とりあえず、気絶したミシェルは、クラウドが自室に運んだ。
「まァ、大きい絵はpi=poに飾ってもらうとして――」
セルゲイが言いかけたところで、またインターフォンが鳴った。今度は一番玄関のそばにいたセルゲイが出ると、スーツ姿の中年男性がいた。

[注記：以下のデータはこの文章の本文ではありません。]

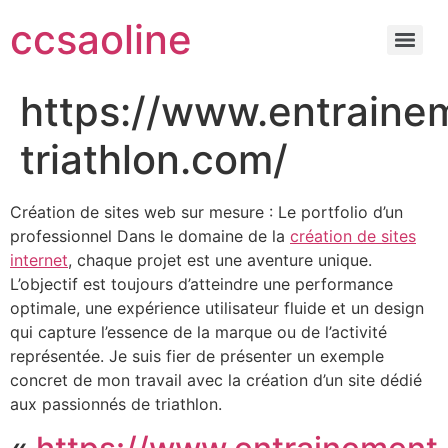
ccsaoline
https://www.entraine
triathlon.com/
Création de sites web sur mesure : Le portfolio d’un
professionnel Dans le domaine de la
création de sites
internet
, chaque projet est une aventure unique.
L’objectif est toujours d’atteindre une performance
optimale, une expérience utilisateur fluide et un design
qui capture l’essence de la marque ou de l’activité
représentée. Je suis fier de présenter un exemple
concret de mon travail avec la création d’un site dédié
aux passionnés de triathlon.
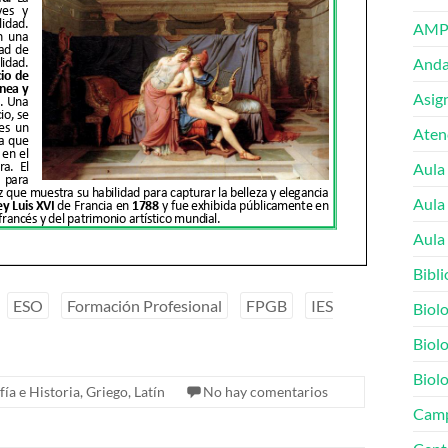
AMP
Andal
Asig
Atenc
Aula
Aula
Aula 
Bibli
ESO
Formación Profesional
FPGB
IES
Biolo
Biolo
Biolo
ía e Historia
,
Griego
,
Latín
No hay comentarios
Cam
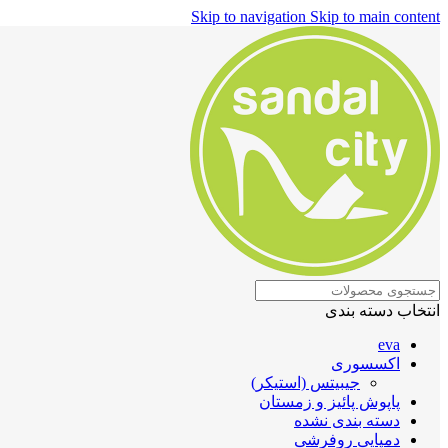
Skip to navigation
Skip to main content
انتخاب دسته بندی
eva
اکسسوری
جیبیتس (استیکر)
پاپوش پائیز و زمستان
دسته بندی نشده
دمپایی روفرشی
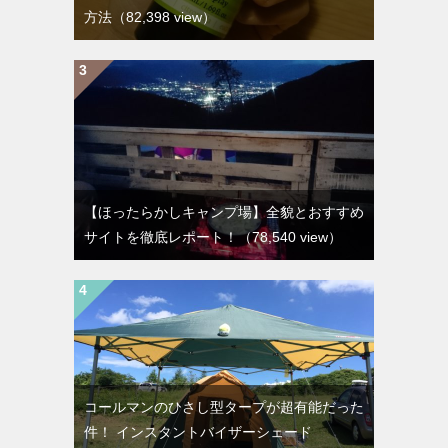
方法
（82,398 view）
【ほったらかしキャンプ場】全貌とおすすめ
サイトを徹底レポート！
（78,540 view）
コールマンのひさし型タープが超有能だった
件！ インスタントバイザーシェード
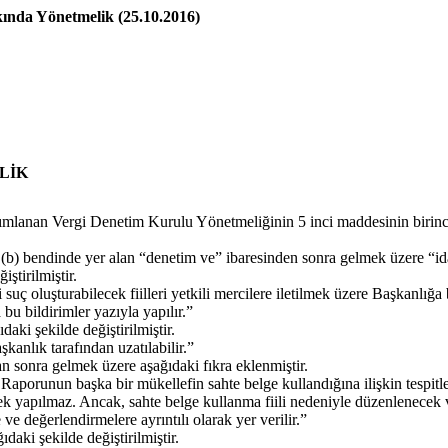
ında Yönetmelik (25.10.2016)
LİK
anan Vergi Denetim Kurulu Yönetmeliğinin 5 inci maddesinin birinci f
b) bendinde yer alan “denetim ve” ibaresinden sonra gelmek üzere “idar
tirilmiştir.
 oluşturabilecek fiilleri yetkili mercilere iletilmek üzere Başkanlığa bi
bu bildirimler yazıyla yapılır.”
ki şekilde değiştirilmiştir.
şkanlık tarafından uzatılabilir.”
sonra gelmek üzere aşağıdaki fıkra eklenmiştir.
 Raporunun başka bir mükellefin sahte belge kullandığına ilişkin tespi
 yapılmaz. Ancak, sahte belge kullanma fiili nedeniyle düzenlenecek ver
ve değerlendirmelere ayrıntılı olarak yer verilir.”
aki şekilde değiştirilmiştir.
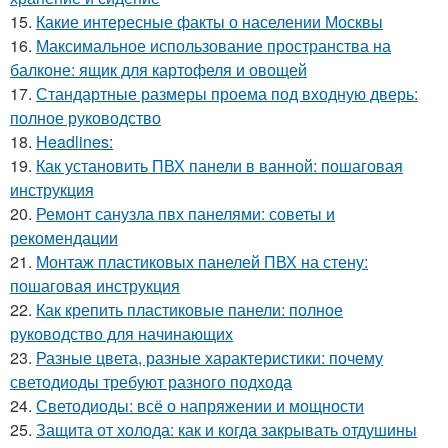
15.
Какие интересные факты о населении Москвы
16.
Максимальное использование пространства на
балконе: ящик для картофеля и овощей
17.
Стандартные размеры проема под входную дверь:
полное руководство
18.
Headlines:
19.
Как установить ПВХ панели в ванной: пошаговая
инструкция
20.
Ремонт санузла пвх панелями: советы и
рекомендации
21.
Монтаж пластиковых панелей ПВХ на стену:
пошаговая инструкция
22.
Как крепить пластиковые панели: полное
руководство для начинающих
23.
Разные цвета, разные характеристики: почему
светодиоды требуют разного подхода
24.
Светодиоды: всё о напряжении и мощности
25.
Защита от холода: как и когда закрывать отдушины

「ルナ・D・バーントシェント様のお宅でお間違いないでしょうか!?」
「え? ――ええ」
蝶ネクタイをしたスーツ姿の男性は、やたらハイテンションだった。
「宇宙船株主のララ様という方からの、贈り物をお届けにまいりました!」
「こんどはあたし!?」
満面の笑みを絶やさない――エーリヒと対極の表情筋の男性は、ルナを認めると、外へ促した。それにつられて、みなも、ぞろぞろ外へ出てきた。
「さあ、こちらをどうぞ!」
――そこにあったものは。
ピカピカの新車だった。小型のワーゲンタイプの高級車で、ボディカラーは目が覚めるような赤。内装も、赤と白の水玉ドット模様で、ずいぶんかわいらしい仕様だ。

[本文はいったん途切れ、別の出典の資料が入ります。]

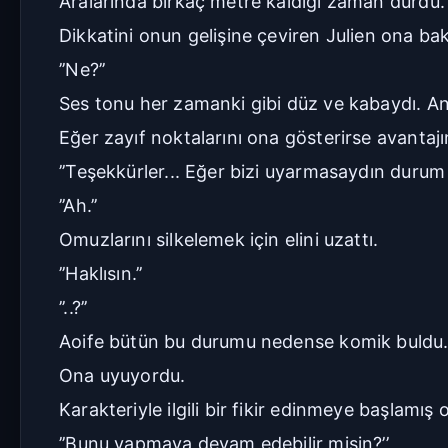
Aralarında birkaç metre kaldığı zaman durdu.
Dikkatini onun gelişine çeviren Julien ona bak
’’Ne?’’
Ses tonu her zamanki gibi düz ve kabaydı. 
Eğer zayıf noktalarını ona gösterirse avantajı
’’Teşekkürler... Eğer bizi uyarmasaydın durum k
’’Ah.’’
Omuzlarını silkelemek için elini uzattı.
’’Haklısın.’’
’’..?’’
Aoife bütün bu durumu nedense komik buldu. 
Ona uyuyordu.
Karakteriyle ilgili bir fikir edinmeye başlamış o
’’Bunu yapmaya devam edebilir misin?’’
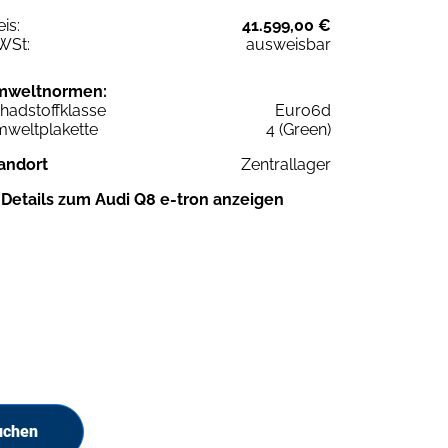
eis:
41.599,00 €
WSt:
ausweisbar
mweltnormen:
hadstoffklasse
Euro6d
weltplakette
4 (Green)
andort
Zentrallager
Details zum Audi Q8 e-tron anzeigen
uchen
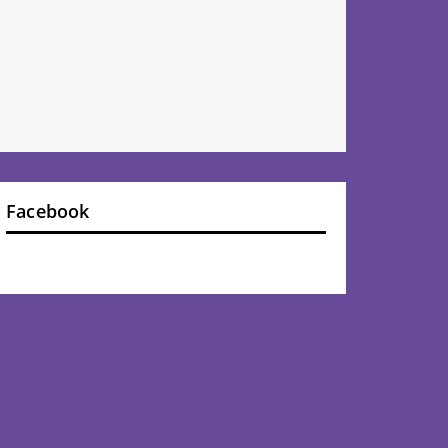
Facebook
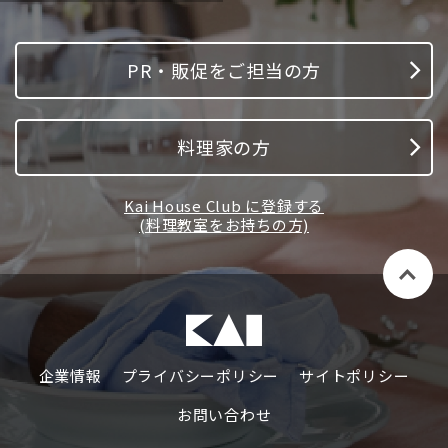
PR・販促をご担当の方
料理家の方
Kai House Club に登録する
(料理教室をお持ちの方)
企業情報
プライバシーポリシー
サイトポリシー
お問い合わせ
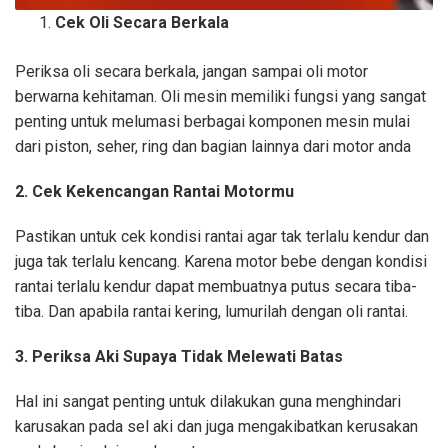
Cek Oli Secara Berkala
Periksa oli secara berkala, jangan sampai oli motor
berwarna kehitaman. Oli mesin memiliki fungsi yang sangat
penting untuk melumasi berbagai komponen mesin mulai
dari piston, seher, ring dan bagian lainnya dari motor anda
2. Cek Kekencangan Rantai Motormu
Pastikan untuk cek kondisi rantai agar tak terlalu kendur dan
juga tak terlalu kencang. Karena motor bebe dengan kondisi
rantai terlalu kendur dapat membuatnya putus secara tiba-
tiba. Dan apabila rantai kering, lumurilah dengan oli rantai.
3. Periksa Aki Supaya Tidak Melewati Batas
Hal ini sangat penting untuk dilakukan guna menghindari
karusakan pada sel aki dan juga mengakibatkan kerusakan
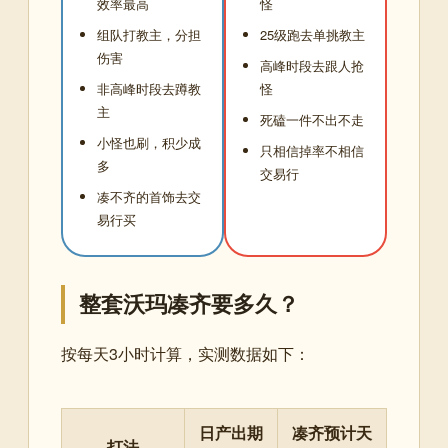
效率最高
怪
组队打教主，分担
25级跑去单挑教主
伤害
高峰时段去跟人抢
非高峰时段去蹲教
怪
主
死磕一件不出不走
小怪也刷，积少成
只相信掉率不相信
多
交易行
凑不齐的首饰去交
易行买
整套沃玛凑齐要多久？
按每天3小时计算，实测数据如下：
日产出期
凑齐预计天
打法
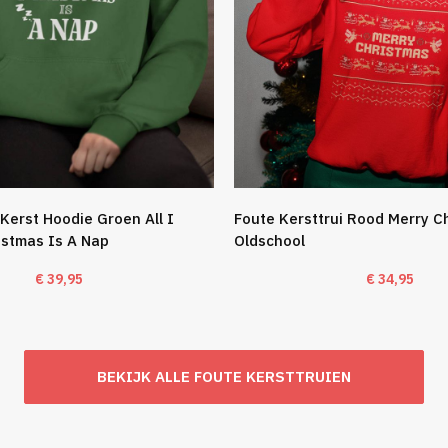
Kerst Hoodie Groen All I
Foute Kersttrui Rood Merry C
istmas Is A Nap
Oldschool
€
39,95
€
34,95
BEKIJK ALLE FOUTE KERSTTRUIEN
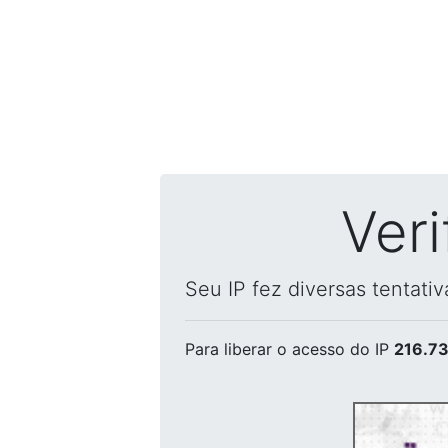
Ver
Seu IP fez diversas tentati
Para liberar o acesso
do IP
216.73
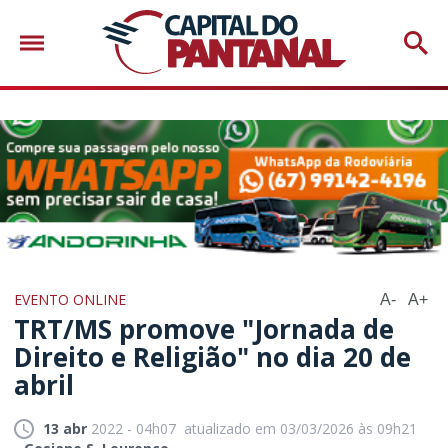
EVENTO ONLINE
A-
A+
TRT/MS promove "Jornada de
Direito e Religião" no dia 20 de
abril
13 abr
2022 - 04h07
atualizado em 03/03/2026 às 09h21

助手席には、リボンを掛けた、リリザの遊園地のマスコットキャラクターである、ウサギのジニーが乗っている。ルナくらいの大きさがあるぬいぐるみだ。ルナは以前、ピンクのそれをグレンに買ってもらったが、車に乗っているのは真っ白なタイプだ。
「……」
ルナは、やはりおくちを開けたまま停止していた。
「ごらんください! リリザ限定の特別仕様車で、世界にたった五台しかありません! ね! ほら――ほら、ほら! ごらんください、ここにロゴが!」
ハイテンションのちょびヒゲが、バックドアにカラフルなロゴが入っている場所を強調する。そこには、七色のグラデーションカラーで「LiLiZa」のロゴが。
「すばらしいでしょう――ボディカラーは、ストロベリー・ポップ! 一番人気のカラーです!」
ルナは、さっぱりわからなかった。
「こちら、自動車のキーになります!」
まるで結婚指輪のケースのような、真っ赤なベロアの箱を、ぱかりとチョヒヒゲは開けた――ダイヤモンドをちりばめた、自動車のリモートキーが入っていた。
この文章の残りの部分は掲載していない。